Donner’s The Omen is a treasure trove of key moments and may even give you pause to think about things as you switch off come the final credits. Consider my younger relative who couldn’t sleep for a week thinking he would be offed in some spectacular fashion for having watched the film and knowing who Damien really was. So Ok that’s a tad dramatic but it apparently had people revisiting The Bible to see how relevant the script actually was.
Where The Omen really zooms above the horror competition is with its Oscar winning soundtrack which many (stupider) people seem to confuse with Carl Orff’s Carmina Burana. Every time the orchestration kicks in followed by THAT Latin chorus I dare anyone not to feel even just the slightest bit thrilled.
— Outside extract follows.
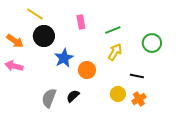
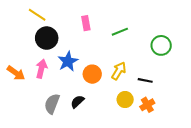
orange arrow: (15, 41) -> (16, 73), moved
yellow arrow: (115, 52) -> (119, 71), moved
pink arrow: (14, 66) -> (41, 69), moved, turned 90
It sits up there nicely with Bernard Herrmann’s Psycho score, John Williams’ for Jaws and Carpenter’s Halloween as one of the very best musical accompaniments to a big screen shocker if not arguably THE best.
Outside the movie’s score the other BIG stand-out comes in terms of the framing. Donner has a penchant for shots of eyes and none come any scarier up close than Billie Whitelaw as Damien’s replacement nanny Mrs. Baylock. Check out the shots when Lee Remick’s Katherine Thorn turns to see Baylock advancing on her in the hospital ward - first Katherine’s eyes freaked out as she realises that perhaps she isn’t going to make it out alive after all and then Baylock’s gleefully malevolent eyes are shown in response as a big NO. It’s great editing and is an excellent example of the work done throughout.
Standing head and shoulders above big studio horror The Omen deserves its place as one of the better examples of how the genre really can work, still managing to coax goose-bumps and shudders from viewers thirty years on.
Extras
On the two-disc set there is an abundance of extras to whet the appetite of any hardcore fan and even those that have the 25th Anniversary Edition may be interested at some of the extra stuff here.
New stuff includes a ‘Coming Soon’ featurette that is a very effective trailer for the 2006 remake - showing all sorts of things taking place in the modern world that could be construed as the end of the world - that manages in just around a minute and a half to be more involving than the Moore remake.
Inside Look is yet another shameless plug for the remake this time showing the trailer that starts with the cute Rottweiler panting away whilst some pampered sprog swings on an um, swing and pouts menacingly – it doesn’t work sorry!
Much better are two yak tracks both with director Richard Donner, one with the movie’s editor Stuart Baird and another with writer/director Brian Helgeland who wrote Donner’s 1997 pic Conspiracy Theory. The real pluses for me were the deleted scene showing the dog attacking the car as Robert Thorne attempts to get young Damien to the church on time, and genre favourite Wes Craven telling us why he admires The Omen so much. A complete a package as a fan could wish for.
Versions This review is taken from 20th Century Fox's 30th Anniversay 2-disc edition.